Humour ? Oui, alors un humour très spécial, à peine du premier degré, une blague digne d'une succube comme Alouqua, surtout que parler ainsi du passé d'Iblîs n'était pas tellement recommandé. Mais voilà, elle s'appelait Alouqua, fille de Lilith, ancienne Générale du Faucheur, et elle desirait perpetuer le combat de repliques entre sa mère et Iblîs, bien que les personnages aient légérement changé.

L'être sombre avait donc posé sa question, sur laquelle elle avait dû méditer... Mais avant qu'elle ne puisse repondre, Elle s'éveilla. Sous l'odeur de la chair, du sang, de la chaleur qui émanait de ce petit corps, Ruby se réveilla. Telle une créature des océans, s'installa sur la pierre. Et, avec une vivacité innatendue, attrapa la proie déjà chassée. La suite fut sanglante, la suite fut un repas. De ses ongles acérés, la professeur avait ouvert le ventre de l'animal, laissant couler les organes gluants, ensanglantés dans ses paumes blanches et pures. Puis, comme l'aurait fait un prédateur avide de nourriture, se replia dans un coin plus noir que les autres, et mangea, degusta, aspira, ingurgita, dévora, savoura ce que l'animal avait à donner, des viscaires, de la graisse, etc.

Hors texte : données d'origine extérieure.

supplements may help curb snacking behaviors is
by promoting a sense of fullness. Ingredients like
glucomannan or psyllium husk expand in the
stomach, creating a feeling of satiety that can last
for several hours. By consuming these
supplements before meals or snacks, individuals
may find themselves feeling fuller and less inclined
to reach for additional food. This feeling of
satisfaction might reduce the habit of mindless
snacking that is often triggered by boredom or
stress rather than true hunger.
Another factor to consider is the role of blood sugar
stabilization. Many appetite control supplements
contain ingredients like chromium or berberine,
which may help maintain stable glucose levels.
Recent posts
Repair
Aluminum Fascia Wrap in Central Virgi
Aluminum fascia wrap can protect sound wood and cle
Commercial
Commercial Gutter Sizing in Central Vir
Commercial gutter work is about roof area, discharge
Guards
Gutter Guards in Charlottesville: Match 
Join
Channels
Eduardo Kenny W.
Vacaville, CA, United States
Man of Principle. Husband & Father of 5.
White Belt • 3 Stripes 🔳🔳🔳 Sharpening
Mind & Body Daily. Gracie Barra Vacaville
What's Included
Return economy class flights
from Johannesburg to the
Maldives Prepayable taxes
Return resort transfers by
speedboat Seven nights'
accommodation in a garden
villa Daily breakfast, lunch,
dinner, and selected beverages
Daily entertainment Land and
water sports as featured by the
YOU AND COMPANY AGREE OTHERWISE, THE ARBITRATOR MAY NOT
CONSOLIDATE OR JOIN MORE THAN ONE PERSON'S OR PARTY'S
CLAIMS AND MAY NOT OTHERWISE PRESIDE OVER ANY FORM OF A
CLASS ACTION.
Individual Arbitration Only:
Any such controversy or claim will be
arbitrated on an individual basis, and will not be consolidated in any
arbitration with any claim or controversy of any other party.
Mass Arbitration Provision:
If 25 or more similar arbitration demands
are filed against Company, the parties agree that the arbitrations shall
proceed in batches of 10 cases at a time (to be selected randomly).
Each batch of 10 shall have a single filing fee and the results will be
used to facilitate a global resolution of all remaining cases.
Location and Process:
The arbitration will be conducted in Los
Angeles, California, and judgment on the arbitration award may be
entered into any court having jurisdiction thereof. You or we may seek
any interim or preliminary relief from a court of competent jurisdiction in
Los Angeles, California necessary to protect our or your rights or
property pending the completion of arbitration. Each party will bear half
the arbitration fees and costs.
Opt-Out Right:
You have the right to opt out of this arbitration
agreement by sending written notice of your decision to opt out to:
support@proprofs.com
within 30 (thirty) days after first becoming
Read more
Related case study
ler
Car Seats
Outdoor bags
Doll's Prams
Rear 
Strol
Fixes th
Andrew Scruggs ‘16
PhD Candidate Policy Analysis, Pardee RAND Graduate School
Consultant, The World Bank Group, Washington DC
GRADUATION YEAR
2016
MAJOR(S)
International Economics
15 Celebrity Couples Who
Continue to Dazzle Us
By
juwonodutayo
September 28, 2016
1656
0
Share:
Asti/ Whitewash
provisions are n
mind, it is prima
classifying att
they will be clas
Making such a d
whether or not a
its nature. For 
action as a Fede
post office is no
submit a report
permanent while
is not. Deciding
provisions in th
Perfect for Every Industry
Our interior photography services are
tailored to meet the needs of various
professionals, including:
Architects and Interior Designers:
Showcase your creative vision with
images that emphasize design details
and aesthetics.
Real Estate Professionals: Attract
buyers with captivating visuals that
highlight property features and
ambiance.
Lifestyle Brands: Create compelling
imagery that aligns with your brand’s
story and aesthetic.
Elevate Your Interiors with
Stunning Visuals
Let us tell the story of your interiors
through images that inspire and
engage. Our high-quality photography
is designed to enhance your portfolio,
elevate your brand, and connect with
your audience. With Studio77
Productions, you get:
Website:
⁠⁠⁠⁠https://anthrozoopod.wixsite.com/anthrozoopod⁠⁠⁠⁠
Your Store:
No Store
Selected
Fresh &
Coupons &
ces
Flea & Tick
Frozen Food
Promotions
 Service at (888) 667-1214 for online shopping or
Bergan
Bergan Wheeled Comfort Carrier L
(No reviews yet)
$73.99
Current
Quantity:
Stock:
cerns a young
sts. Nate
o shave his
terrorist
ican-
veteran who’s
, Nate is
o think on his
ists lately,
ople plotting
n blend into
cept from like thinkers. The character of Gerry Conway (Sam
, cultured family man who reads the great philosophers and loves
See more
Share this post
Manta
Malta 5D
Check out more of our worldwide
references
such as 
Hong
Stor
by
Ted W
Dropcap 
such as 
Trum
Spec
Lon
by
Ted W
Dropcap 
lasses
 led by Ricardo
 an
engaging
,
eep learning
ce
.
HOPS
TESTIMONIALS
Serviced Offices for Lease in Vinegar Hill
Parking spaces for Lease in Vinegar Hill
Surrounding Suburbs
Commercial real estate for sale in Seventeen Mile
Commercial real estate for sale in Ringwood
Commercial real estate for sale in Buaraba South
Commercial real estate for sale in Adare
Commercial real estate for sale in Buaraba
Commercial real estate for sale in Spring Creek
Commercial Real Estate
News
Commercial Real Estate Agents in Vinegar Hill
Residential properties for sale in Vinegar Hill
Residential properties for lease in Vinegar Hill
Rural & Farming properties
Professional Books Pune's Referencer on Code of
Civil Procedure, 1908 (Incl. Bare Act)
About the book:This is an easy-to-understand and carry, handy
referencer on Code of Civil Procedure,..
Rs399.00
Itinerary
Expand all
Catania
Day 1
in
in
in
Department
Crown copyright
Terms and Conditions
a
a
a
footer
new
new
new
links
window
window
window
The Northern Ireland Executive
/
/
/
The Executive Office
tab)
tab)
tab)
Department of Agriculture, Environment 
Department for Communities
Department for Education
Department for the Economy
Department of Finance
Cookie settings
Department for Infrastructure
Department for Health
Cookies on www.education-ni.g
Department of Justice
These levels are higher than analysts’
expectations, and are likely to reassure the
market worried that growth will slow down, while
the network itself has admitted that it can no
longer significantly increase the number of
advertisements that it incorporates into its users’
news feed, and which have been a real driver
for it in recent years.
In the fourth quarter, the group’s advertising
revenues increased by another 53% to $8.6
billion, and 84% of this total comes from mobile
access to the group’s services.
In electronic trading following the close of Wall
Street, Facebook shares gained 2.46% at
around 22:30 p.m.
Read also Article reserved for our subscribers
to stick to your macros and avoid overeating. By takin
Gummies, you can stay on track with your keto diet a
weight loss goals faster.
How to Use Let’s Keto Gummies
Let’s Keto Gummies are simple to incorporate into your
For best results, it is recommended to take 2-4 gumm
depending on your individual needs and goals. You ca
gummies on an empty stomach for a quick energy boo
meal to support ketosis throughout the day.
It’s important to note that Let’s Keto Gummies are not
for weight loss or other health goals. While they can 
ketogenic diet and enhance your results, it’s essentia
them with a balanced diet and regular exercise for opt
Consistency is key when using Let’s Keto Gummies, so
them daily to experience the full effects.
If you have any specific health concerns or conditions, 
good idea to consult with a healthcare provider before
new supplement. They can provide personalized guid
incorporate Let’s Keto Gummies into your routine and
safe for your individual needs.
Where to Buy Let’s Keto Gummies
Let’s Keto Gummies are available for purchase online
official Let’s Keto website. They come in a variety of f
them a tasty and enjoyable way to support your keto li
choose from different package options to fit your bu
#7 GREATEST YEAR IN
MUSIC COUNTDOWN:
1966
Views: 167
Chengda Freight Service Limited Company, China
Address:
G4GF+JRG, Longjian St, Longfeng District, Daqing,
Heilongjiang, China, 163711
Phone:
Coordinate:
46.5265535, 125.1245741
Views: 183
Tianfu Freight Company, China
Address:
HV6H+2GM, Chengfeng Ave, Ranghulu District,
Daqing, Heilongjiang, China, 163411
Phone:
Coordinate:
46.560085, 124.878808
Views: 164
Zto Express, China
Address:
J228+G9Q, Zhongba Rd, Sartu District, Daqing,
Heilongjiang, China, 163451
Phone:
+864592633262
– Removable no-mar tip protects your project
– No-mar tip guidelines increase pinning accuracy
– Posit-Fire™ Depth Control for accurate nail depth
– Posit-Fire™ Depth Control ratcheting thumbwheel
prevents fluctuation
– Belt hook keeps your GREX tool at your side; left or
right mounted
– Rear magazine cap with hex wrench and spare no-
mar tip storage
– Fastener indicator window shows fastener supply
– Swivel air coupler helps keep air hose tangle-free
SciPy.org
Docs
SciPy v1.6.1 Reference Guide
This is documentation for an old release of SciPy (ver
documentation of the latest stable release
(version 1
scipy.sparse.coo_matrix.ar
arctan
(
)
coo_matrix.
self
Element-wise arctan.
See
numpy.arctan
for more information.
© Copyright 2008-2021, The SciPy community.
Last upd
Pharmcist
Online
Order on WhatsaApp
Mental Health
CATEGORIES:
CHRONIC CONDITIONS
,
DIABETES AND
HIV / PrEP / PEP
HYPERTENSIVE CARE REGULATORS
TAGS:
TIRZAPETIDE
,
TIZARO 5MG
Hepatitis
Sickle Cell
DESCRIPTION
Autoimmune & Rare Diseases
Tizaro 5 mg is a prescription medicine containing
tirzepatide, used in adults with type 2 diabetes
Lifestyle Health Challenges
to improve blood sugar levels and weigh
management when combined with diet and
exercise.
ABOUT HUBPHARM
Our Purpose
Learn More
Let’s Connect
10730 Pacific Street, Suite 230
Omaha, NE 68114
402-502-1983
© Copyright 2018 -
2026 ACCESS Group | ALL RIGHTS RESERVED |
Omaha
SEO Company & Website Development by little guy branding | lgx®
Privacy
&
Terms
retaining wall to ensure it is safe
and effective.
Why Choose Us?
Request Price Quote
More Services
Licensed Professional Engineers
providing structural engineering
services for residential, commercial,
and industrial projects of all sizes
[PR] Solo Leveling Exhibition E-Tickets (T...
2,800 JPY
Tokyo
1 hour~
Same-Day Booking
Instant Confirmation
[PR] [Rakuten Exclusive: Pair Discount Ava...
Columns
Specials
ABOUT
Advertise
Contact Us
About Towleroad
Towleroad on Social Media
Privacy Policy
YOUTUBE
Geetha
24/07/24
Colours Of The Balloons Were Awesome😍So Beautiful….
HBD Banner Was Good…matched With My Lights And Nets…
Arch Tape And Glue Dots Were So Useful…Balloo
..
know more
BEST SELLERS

Enfin, elle sortit de l'ombre de son festin sanglant, la bouche entourée d'un halot couleur cerise, étalant ces traces de sa main. Inutile de préciser que ce spectacle peu distingué ne plus pas à Alouqua, pour la simple et bonne raison qu'elle aimait le raffinement. Quand elle boit le sang d'une victime, elle fait cela le plus proprement du monde. Quand elle tue, elle évite les effusions de sang inutile ( bien que ce soit toujours avec cruauté ). Elle n'était pas comme ce chasseur là, Alouqua était d'une autre race de prédateur. Car Ruby était bien une chasseuse. Ses yeux la fixèrent, sans faille, ils restèrent sur elle. Ignorant superbement ce regard inflexible, la succube se tourna vers Iblîs. Ignorer était sûrement le meilleur moyen de l'enerver, mais elle s'en moquait. Alors, la démone repondit enfin à Iblîs :


"Elle n'est pas faible, emme est forte... Mais pourquoi est-elle ainsi ? Quel est ce comportement d'animal, qu'elle adopte ? Cela, je ne le comprends pas. Car cette façon de faire me repugne, et ces agissements sont... Ou plutôt ne sont pas ceux d'une personne seine d'esprit... Bien que je sois mal placée pour critiquer, je te l'accorde."